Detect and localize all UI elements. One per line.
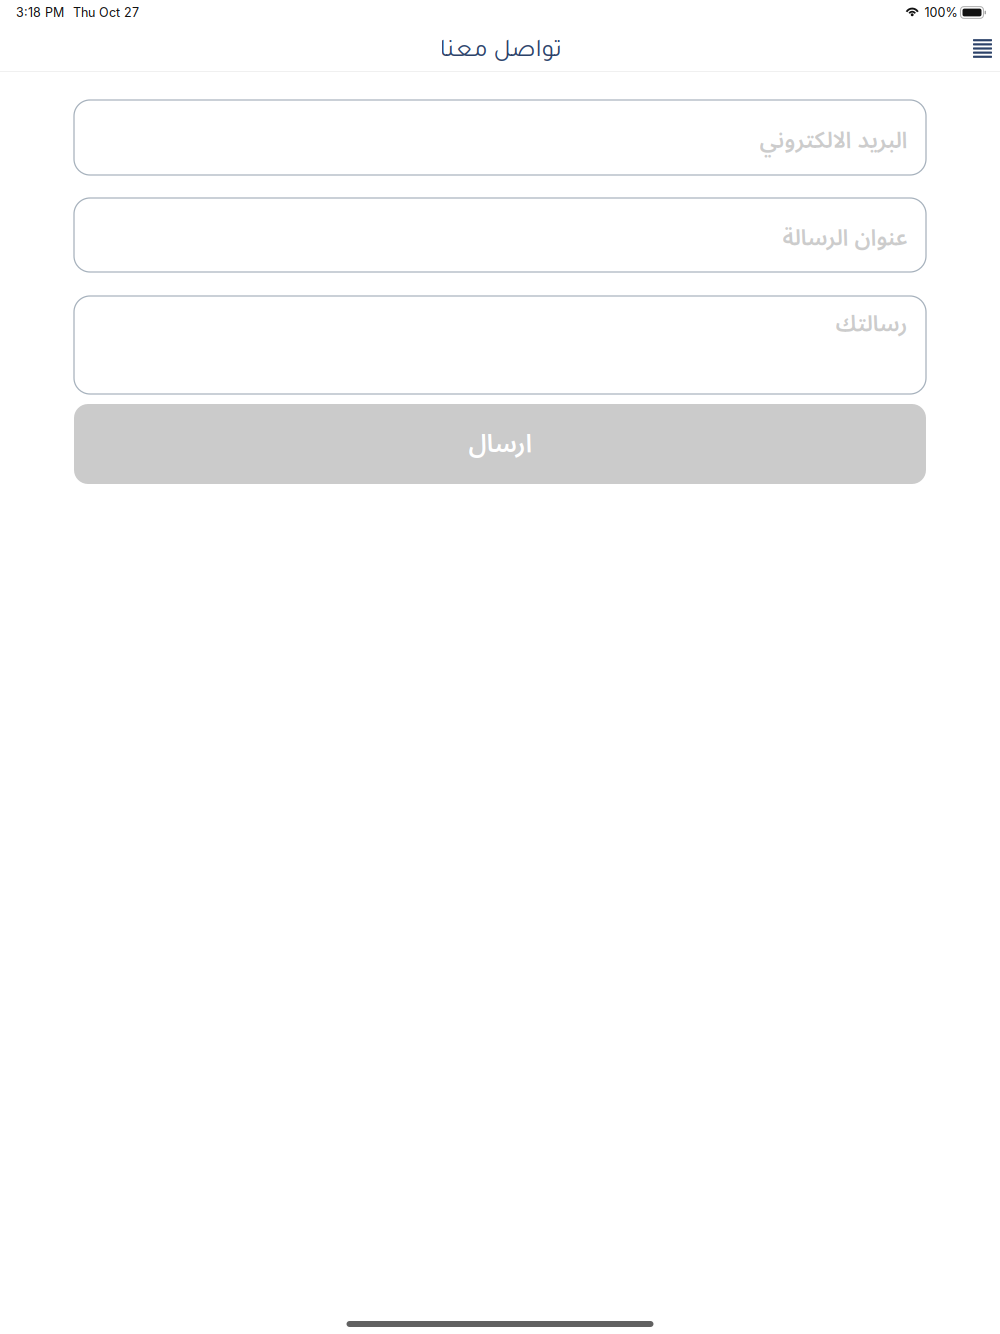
button[interactable]: ارسال [74,404,926,484]
button[interactable]: عنوان الرسالة [74,198,926,272]
button[interactable]: رسالتك [74,296,926,394]
staticText: البريد الالكتروني [759,117,907,164]
staticText: ارسال [468,417,532,471]
staticText: 3:18 PM [16,5,64,20]
button[interactable]: البريد الالكتروني [74,100,926,175]
button[interactable]: Menu [959,31,1000,71]
staticText: 100% [924,5,958,20]
staticText: Thu Oct 27 [73,5,139,20]
staticText: رسالتك [835,300,907,348]
staticText: تواصل معنا [439,40,561,65]
staticText: عنوان الرسالة [782,214,907,262]
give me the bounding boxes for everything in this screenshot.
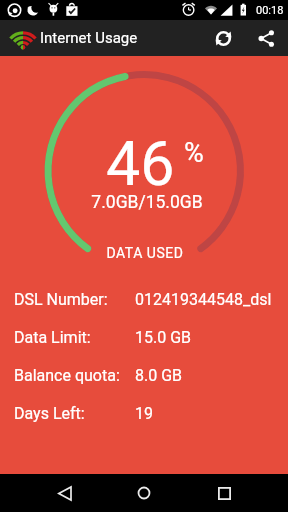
staticText: Internet Usage — [40, 29, 138, 47]
button[interactable]: Days Left: — [0, 394, 288, 432]
button[interactable]: Data Limit: — [0, 318, 288, 356]
staticText: Data Limit: — [14, 328, 91, 347]
staticText: DSL Number: — [14, 290, 108, 309]
staticText: 19 — [135, 404, 153, 423]
staticText: % — [184, 137, 204, 169]
staticText: 15.0 GB — [135, 328, 192, 347]
button[interactable]: Share — [245, 20, 288, 56]
button[interactable]: DSL Number: — [0, 280, 288, 318]
staticText: Balance quota: — [14, 366, 120, 385]
button[interactable]: Home — [120, 474, 168, 512]
staticText: 00:18 — [256, 4, 284, 17]
staticText: 7.0GB/15.0GB — [3, 192, 288, 213]
button[interactable]: Refresh — [202, 20, 245, 56]
button[interactable]: Back — [40, 474, 88, 512]
staticText: 46 — [106, 128, 175, 199]
button[interactable]: Balance quota: — [0, 356, 288, 394]
staticText: DATA USED — [1, 245, 288, 261]
staticText: 012419344548_dsl — [135, 290, 272, 309]
button[interactable]: Recent apps — [200, 474, 248, 512]
staticText: 8.0 GB — [135, 366, 183, 385]
staticText: Days Left: — [14, 404, 85, 423]
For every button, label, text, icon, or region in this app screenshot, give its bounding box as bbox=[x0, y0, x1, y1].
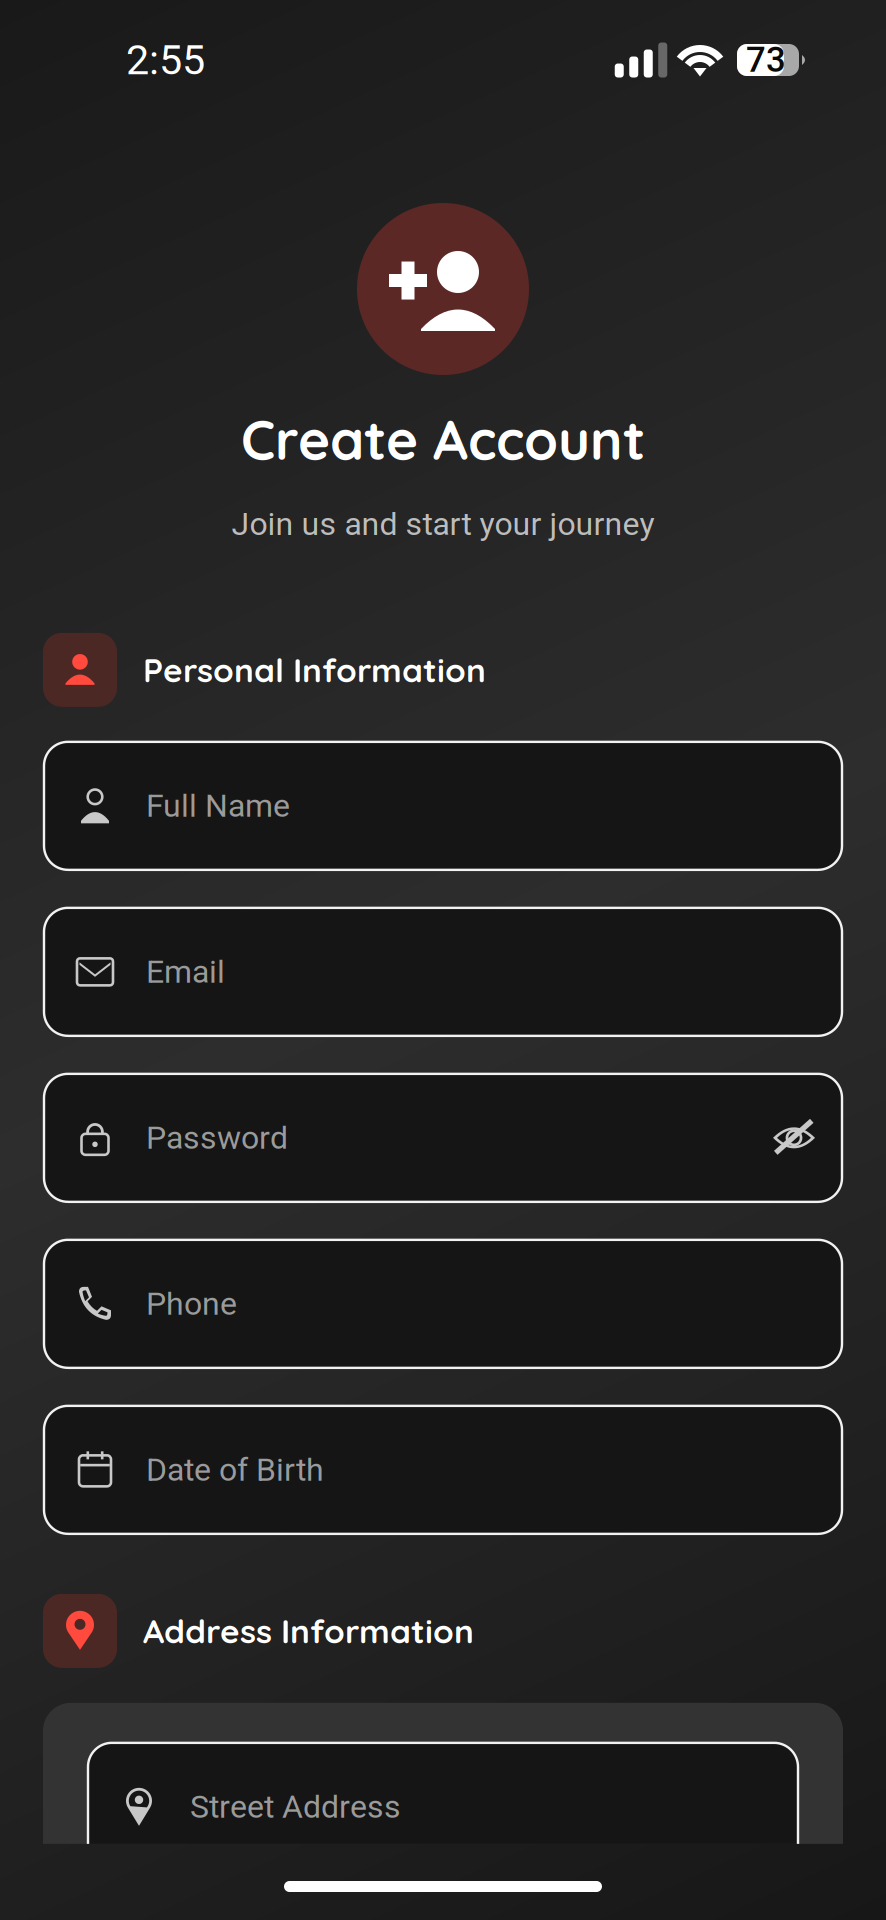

***

### What the task requires
Word for word, copy out each record; do not include pictures.

### The completed task
Detect and localize all UI elements. One per line.
button[interactable]: ارسال [74,404,926,484]
button[interactable]: عنوان الرسالة [74,198,926,272]
button[interactable]: رسالتك [74,296,926,394]
staticText: البريد الالكتروني [759,117,907,164]
staticText: ارسال [468,417,532,471]
staticText: 3:18 PM [16,5,64,20]
button[interactable]: البريد الالكتروني [74,100,926,175]
button[interactable]: Menu [959,31,1000,71]
staticText: 100% [924,5,958,20]
staticText: Thu Oct 27 [73,5,139,20]
staticText: رسالتك [835,300,907,348]
staticText: تواصل معنا [439,40,561,65]
staticText: عنوان الرسالة [782,214,907,262]
give me the bounding boxes for everything in this screenshot.
staticText: Internet Usage — [40, 29, 138, 47]
button[interactable]: Days Left: — [0, 394, 288, 432]
button[interactable]: Data Limit: — [0, 318, 288, 356]
staticText: Data Limit: — [14, 328, 91, 347]
staticText: DSL Number: — [14, 290, 108, 309]
staticText: 19 — [135, 404, 153, 423]
staticText: % — [184, 137, 204, 169]
staticText: 15.0 GB — [135, 328, 192, 347]
button[interactable]: Share — [245, 20, 288, 56]
button[interactable]: DSL Number: — [0, 280, 288, 318]
staticText: Balance quota: — [14, 366, 120, 385]
button[interactable]: Home — [120, 474, 168, 512]
staticText: 00:18 — [256, 4, 284, 17]
staticText: 7.0GB/15.0GB — [3, 192, 288, 213]
button[interactable]: Refresh — [202, 20, 245, 56]
button[interactable]: Back — [40, 474, 88, 512]
staticText: 46 — [106, 128, 175, 199]
button[interactable]: Balance quota: — [0, 356, 288, 394]
staticText: DATA USED — [1, 245, 288, 261]
staticText: 012419344548_dsl — [135, 290, 272, 309]
button[interactable]: Recent apps — [200, 474, 248, 512]
staticText: 8.0 GB — [135, 366, 183, 385]
staticText: Days Left: — [14, 404, 85, 423]
For every button, label, text, icon, or region in this app screenshot, give its bounding box as bbox=[x0, y0, x1, y1].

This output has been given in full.